Dynamical Negative Differential Resistance in Antiferromagnetically Coupled Few-Atom Spin Chains

We present the appearance of negative differential resistance (NDR) in spin-dependent electron transport through a few-atom spin chain. A chain of three antiferromagnetically coupled Fe atoms (Fe trimer) was positioned on a ${\mathrm{Cu}}_2\mathrm{N}/\mathrm{Cu}(100)$ surface and contacted with the spin-polarized tip of a scanning tunneling microscope, thus coupling the Fe trimer to one nonmagnetic and one magnetic lead. Pronounced NDR appears at the low bias of 7 mV, where inelastic electron tunneling dynamically locks the atomic spin in a long-lived excited state. This causes a rapid increase of the magnetoresistance between the spin-polarized tip and Fe trimer and quenches elastic tunneling. By varying the coupling strength between the tip and Fe trimer, we find that in this transport regime the dynamic locking of the Fe trimer competes with magnetic exchange interaction, which statically forces the Fe trimer into its high-magnetoresistance state and removes the NDR.

Figure 1

(a) Schematic of the experimental setup. (b) The ${\mathrm{Cu}}_2\mathrm{N}$ layer and the vacuum form a two-barrier structure around the Fe trimer. (c), (d) STM constant-current topographies of a few-atom spin chain measured with a spin-polarized tip (c) and a non-spin-polarized tip (d) at a tunnel junction set point of 2 nS with 5 mV. (e), (f) $I(V)$ curves recorded with a spin-polarized tip (e) and with a non-spin-polarized tip (f) on the side atom of the Fe trimer [indicated as small white arrows in (c) and (d)]. The tunnel junction set point is 54 nS at $+15\mathrm{mV}$, and the external field is 1 T. (g), (h) $dI/dV$ spectra recorded with a spin-polarized tip (g) and a non-spin-polarized tip (h) recorded simultaneously with the $I(V)$ curves shown in (e) and (f).

Figure 2

(a) Conductance-dependent $I(V)$ curves recorded with a spin-polarized tip on the side atom of the Fe trimer (tunnel junction conductance changes from 0.01 to $1.06\mu \mathrm{S}$ with about $0.105\mu \mathrm{S}$ per interval and a 1 T magnetic field).
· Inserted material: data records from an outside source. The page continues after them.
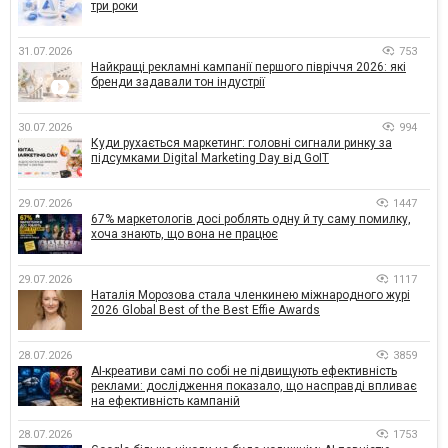
три роки
31.07.2026
753
Найкращі рекламні кампанії першого півріччя 2026: які
бренди задавали тон індустрії
30.07.2026
994
Куди рухається маркетинг: головні сигнали ринку за
підсумками Digital Marketing Day від GoIT
29.07.2026
1447
67% маркетологів досі роблять одну й ту саму помилку,
хоча знають, що вона не працює
29.07.2026
1117
Наталія Морозова стала членкинею міжнародного журі
2026 Global Best of the Best Effie Awards
28.07.2026
3859
AI-креативи самі по собі не підвищують ефективність
реклами: дослідження показало, що насправді впливає
на ефективність кампаній
28.07.2026
1753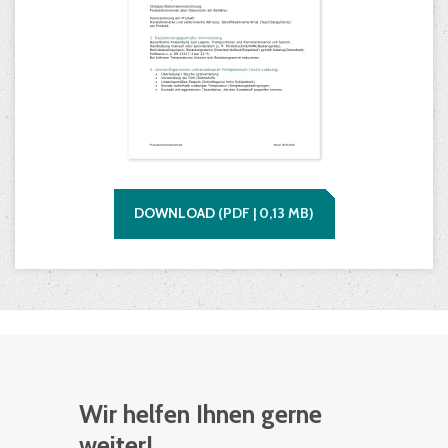
DOWNLOAD
(
PDF |
0,13
MB)
Wir helfen Ihnen gerne
weiter!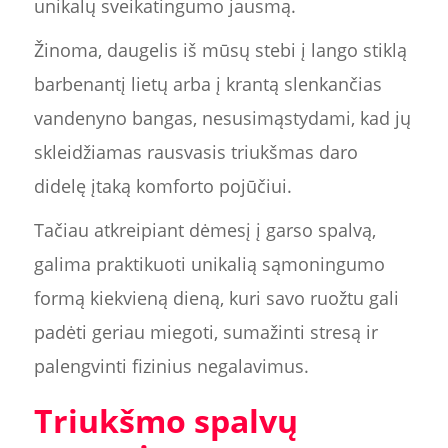
unikalų sveikatingumo jausmą.
Žinoma, daugelis iš mūsų stebi į lango stiklą
barbenantį lietų arba į krantą slenkančias
vandenyno bangas, nesusimąstydami, kad jų
skleidžiamas rausvasis triukšmas daro
didelę įtaką komforto pojūčiui.
Tačiau atkreipiant dėmesį į garso spalvą,
galima praktikuoti unikalią sąmoningumo
formą kiekvieną dieną, kuri savo ruožtu gali
padėti geriau miegoti, sumažinti stresą ir
palengvinti fizinius negalavimus.
Triukšmo spalvų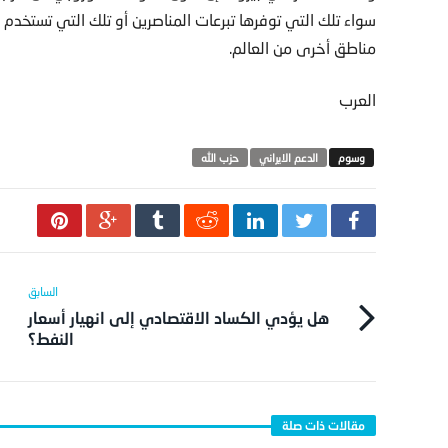
سواء تلك التي توفرها تبرعات المناصرين أو تلك التي تستخ
مناطق أخرى من العالم.
العرب
الدعم الايراني
حزب الله
هل يؤدي الكساد الاقتصادي إلى انهيار أسعار
النفط؟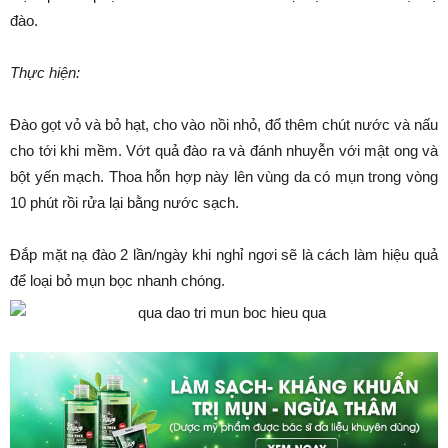
đào.
Thực hiện:
Đào gọt vỏ và bỏ hạt, cho vào nồi nhỏ, đổ thêm chút nước và nấu
cho tới khi mềm. Vớt quả đào ra và đánh nhuyễn với mật ong và
bột yến mạch. Thoa hỗn hợp này lên vùng da có mụn trong vòng
10 phút rồi rửa lại bằng nước sạch.
Đắp mặt nạ đào 2 lần/ngày khi nghỉ ngơi sẽ là cách làm hiệu quả
để loại bỏ mụn bọc nhanh chóng.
The inset shows the location of the valley and the peak current ($I_v$, $I_p$). The position of the NDR is defined as the voltage of highest negative slope of the $I(V)$. (b) Peak-to-valley ratio ($\mathrm{PVR}=I_p/I_v$) as a function of set point conductance (colored points, experimental data; solid line, calculation). (c) Position of the NDR as a function of the set point conductance (colored points, experimental data; solid line, calculation).

Figure 3

(a) Calculated (black line) and measured (gray line) spin-polarized $I(V)$ curves on the side atom (set point of $0.054\mu \mathrm{S}$ at 1 T). The elastic (green line) and the inelastic (red line, $10\times$ magnified) current contributions are shown separately. (b) Calculated voltage-dependent occupation $n_i(V)$ of the two low-energy states ($|1⟩$ and $|2⟩$) for a 1 T (solid lines) and 2 T (dashed lines) magnetic field. (c) The $dI/dV$ spectra measured at 1 T (black line) and 2 T (green line) with a set point of $0.054\mu \mathrm{S}$. These two spectra are measured with the same spin-polarized tip on the same side atom of the Fe trimer. (d) The correspondingly calculated $dI/dV$ spectra at 1 T (black line) and 2 T (green line) with a set point of $0.054\mu \mathrm{S}$.

Figure 4

(a), (b) The measured conductance-dependent $dI/dV$ spectra (gray lines) with a 1 and 2 T magnetic field applied, respectively. The calculated $dI/dV$ spectra are shown as colored lines. For visibility, the spectra are normalized to the set point conductance and are offset. (b) The strength of the tip interaction as a function of the conductance set point as extracted by fitting the measured conductance-dependent $dI/dV$ spectra. Colored markers indicate the junction conductances used for the fit (dots, 1 T; crosses, 2 T).